With mounting tensions between law enforcement and the people they serve, people in New York are asking for more transparency between the police and the public. Mayor De Blasio ran on a forum of more transparency when campaigning for election, but those in his district believe that when it comes to law enforcement, he has fallen short. At issue is the statute of 50-a, which disallows the release of disciplinary action against police officers to be made public.

The disciplinary actions taken against police officers has, for forty years, been unavailable. Although the mayor challenged it, proclaiming that the public interest was disserviced by not being allowed to see the records of prior police misconduct, he fell short on doing anything to change the statute.

The section of the code, specifically 50-a, has been a huge source of contention. Being thrust back into the spotlight recently when Eric Garner, an officer who had a prior history of disciplinary actions taken against him, killed a citizen by fatally choking him. Civil rights groups and reporters alike, have repeatedly asked for information about police’s previous disciplinary actions and have not been given the information they seek about the misconduct of corrections officers and the police.

The mayor maintains that his intention is to provide a more transparent relationship between law enforcement and the public and that withholding disciplinary history is a violation of citizen’s rights. His aim is to transform the state law and make prior history available. It is not the city that is opposed to giving out the information, rather the unions that represent uniformed workers.

The unions, created to protect the men in blue, are the largest advocates trying to make sure that prior disciplinary actions taken against any police officer, be kept private. Fighting against civil rights advocates and community leaders alike, they are holding fast to ensuring that the police’s records be kept private from the public.

Many, who supported the De Blasio campaign are disillusioned that he has not pushed harder, or stood up to the unions and challenged section 50-a with more fervor. There is speculation that those who campaigned hard for him and expected an atmosphere with more transparency, may think twice about his run next time around if he doesn’t do more to revamp the statutes currently on the books.

Christopher Dunn, associate legal director for the New York Civil Liberties Union, believes that what De Blasio is doing, in asking for reform, not demanding it, is not enough to create change in a growing distrust between law enforcement and the public. Dunn insists that the New York State Legislature is not doing enough to force unions to provide information that the public has the right to.

De Blasio may have a problem in 2017 convincing those who elected him before on a platform of police reform, that he intends to create real change. His actions, to date, may have his predominantly African American supporters turn to another candidate who will put more force behind true police reform.

A personal injury attorney Houston TX dictates that the law that protects the disciplinary history of law enforcement has been on the books for nearly forty years. It not only includes police officers, but also firefighters. The statute states that those things that are within a policeman or firefighters’ files are there strictly for use in performance and employment reviews and are not privy to the public.

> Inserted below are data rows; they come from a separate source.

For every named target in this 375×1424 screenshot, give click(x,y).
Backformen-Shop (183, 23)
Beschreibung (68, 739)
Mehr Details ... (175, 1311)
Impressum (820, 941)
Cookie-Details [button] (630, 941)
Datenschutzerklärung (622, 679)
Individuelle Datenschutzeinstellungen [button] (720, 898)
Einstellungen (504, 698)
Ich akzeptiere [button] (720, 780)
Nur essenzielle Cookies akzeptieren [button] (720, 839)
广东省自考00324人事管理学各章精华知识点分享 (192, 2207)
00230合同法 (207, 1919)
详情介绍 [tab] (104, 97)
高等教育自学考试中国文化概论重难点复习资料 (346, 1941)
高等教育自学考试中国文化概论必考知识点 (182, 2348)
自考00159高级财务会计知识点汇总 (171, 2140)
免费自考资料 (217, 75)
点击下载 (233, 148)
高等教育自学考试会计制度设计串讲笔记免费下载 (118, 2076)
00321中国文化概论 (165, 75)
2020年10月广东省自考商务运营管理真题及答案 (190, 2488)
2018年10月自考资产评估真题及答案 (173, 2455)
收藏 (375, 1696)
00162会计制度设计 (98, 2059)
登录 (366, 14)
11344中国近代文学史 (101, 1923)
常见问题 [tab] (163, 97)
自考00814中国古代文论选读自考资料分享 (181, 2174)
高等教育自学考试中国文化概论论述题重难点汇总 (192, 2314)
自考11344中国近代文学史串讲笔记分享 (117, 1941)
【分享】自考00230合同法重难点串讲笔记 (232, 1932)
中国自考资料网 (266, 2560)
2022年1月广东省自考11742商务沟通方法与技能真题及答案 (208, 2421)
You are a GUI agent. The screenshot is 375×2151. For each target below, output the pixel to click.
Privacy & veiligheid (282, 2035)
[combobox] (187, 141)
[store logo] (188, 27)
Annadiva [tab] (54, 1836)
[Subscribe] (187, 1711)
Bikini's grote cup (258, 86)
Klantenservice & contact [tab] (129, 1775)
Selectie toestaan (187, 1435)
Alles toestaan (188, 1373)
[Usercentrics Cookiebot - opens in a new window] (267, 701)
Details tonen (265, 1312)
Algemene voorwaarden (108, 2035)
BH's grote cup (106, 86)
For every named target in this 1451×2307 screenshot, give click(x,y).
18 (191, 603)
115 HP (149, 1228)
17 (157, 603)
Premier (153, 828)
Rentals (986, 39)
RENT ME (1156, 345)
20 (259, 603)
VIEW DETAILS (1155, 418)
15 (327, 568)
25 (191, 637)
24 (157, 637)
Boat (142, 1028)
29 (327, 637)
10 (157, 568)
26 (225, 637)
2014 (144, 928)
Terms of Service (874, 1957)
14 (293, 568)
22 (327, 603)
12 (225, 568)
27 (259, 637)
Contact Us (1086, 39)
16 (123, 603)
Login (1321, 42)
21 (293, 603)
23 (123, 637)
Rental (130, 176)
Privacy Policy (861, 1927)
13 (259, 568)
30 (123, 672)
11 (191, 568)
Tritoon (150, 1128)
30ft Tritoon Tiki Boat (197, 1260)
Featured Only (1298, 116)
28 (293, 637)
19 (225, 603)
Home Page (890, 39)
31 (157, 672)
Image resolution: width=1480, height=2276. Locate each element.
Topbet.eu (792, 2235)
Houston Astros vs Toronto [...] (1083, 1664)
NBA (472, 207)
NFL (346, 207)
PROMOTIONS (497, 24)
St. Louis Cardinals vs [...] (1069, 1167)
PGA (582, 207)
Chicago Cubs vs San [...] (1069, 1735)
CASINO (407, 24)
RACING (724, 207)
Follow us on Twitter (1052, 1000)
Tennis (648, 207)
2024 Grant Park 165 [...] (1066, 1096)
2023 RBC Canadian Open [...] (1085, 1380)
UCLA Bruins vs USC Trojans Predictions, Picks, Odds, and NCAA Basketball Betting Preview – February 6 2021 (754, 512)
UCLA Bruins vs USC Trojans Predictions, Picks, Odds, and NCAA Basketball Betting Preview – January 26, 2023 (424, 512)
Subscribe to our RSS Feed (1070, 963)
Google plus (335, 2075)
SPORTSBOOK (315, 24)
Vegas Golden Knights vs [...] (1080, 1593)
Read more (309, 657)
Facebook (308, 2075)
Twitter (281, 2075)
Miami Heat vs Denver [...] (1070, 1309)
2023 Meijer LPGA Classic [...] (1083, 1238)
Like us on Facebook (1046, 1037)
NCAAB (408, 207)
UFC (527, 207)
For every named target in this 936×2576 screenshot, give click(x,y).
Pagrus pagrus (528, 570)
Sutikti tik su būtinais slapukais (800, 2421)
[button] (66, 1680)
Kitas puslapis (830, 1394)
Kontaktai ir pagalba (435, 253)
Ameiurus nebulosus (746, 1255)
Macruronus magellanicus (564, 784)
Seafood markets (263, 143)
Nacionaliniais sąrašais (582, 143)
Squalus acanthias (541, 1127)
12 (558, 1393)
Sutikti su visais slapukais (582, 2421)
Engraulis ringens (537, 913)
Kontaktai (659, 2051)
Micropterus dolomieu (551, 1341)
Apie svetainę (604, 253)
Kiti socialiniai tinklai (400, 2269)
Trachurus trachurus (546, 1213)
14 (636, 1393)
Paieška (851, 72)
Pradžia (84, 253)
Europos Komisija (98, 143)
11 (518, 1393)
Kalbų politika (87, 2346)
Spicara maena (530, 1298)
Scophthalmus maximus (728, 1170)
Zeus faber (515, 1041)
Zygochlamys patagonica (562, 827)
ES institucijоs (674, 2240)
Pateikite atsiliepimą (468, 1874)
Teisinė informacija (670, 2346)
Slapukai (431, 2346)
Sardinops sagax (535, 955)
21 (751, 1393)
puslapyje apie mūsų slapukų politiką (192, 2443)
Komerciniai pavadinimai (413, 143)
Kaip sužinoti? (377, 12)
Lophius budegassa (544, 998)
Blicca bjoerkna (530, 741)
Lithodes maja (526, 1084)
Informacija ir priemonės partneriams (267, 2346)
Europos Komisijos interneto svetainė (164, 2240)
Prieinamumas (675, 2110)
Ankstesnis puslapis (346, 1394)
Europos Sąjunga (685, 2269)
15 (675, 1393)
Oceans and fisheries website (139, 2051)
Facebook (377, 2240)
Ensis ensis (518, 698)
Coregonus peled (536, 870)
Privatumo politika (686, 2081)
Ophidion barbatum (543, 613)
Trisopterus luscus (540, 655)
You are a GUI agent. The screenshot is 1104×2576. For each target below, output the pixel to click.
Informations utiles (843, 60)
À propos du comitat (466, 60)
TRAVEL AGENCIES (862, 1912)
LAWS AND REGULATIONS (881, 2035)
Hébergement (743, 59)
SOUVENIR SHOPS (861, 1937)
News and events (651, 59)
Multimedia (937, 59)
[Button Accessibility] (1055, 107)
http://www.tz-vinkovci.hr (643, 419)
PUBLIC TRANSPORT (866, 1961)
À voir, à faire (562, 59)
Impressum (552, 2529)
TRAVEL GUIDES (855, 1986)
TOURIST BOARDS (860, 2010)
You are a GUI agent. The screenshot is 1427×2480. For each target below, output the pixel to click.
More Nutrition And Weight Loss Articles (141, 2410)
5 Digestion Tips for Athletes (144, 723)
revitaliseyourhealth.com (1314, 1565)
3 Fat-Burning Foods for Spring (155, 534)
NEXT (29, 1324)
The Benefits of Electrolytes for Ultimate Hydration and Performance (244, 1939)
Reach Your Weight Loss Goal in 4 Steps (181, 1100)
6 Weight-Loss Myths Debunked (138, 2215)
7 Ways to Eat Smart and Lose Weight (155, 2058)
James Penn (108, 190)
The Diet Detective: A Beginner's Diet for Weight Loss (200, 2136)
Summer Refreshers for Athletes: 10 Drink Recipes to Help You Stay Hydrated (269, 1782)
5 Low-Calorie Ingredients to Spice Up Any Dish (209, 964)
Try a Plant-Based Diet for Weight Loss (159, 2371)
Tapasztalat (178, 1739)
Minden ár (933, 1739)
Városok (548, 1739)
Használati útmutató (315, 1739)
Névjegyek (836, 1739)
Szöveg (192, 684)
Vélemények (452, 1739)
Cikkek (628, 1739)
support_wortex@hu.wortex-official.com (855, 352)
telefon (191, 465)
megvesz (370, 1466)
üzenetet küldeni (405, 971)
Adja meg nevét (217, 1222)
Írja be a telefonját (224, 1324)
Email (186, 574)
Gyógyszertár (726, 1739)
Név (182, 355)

Many believe that if the disciplinary history of Garner were known to the right people ahead of time, there would be one less fatality at the hands of law enforcement. De Blasio seeks to eliminate the confidentiality protections afforded by the statute and to make any police officer who is prosecuted by the Civilian Complaint Review Board’s proceedings, actions available to public scrutiny. That includes the officer’s name and charges against him to be made, a public record.

With growing violence against police in America, many see, publishing names as a potentially dangerous situation. It could leave police officers open to being targeted. Proponents to overturning the protections afforded believe that making it public could put police officers in jeopardy. Those for more transparency between law enforcement and private citizens, however, believe that it will create more trust between the two parties and help to ease tensions.

There is no argument that De Blasio has made significant changes as mayor in just one term, but will those changes be enough for him to keep his position? Likely, if more police reform is not initiated, he will be more vulnerable in 2017.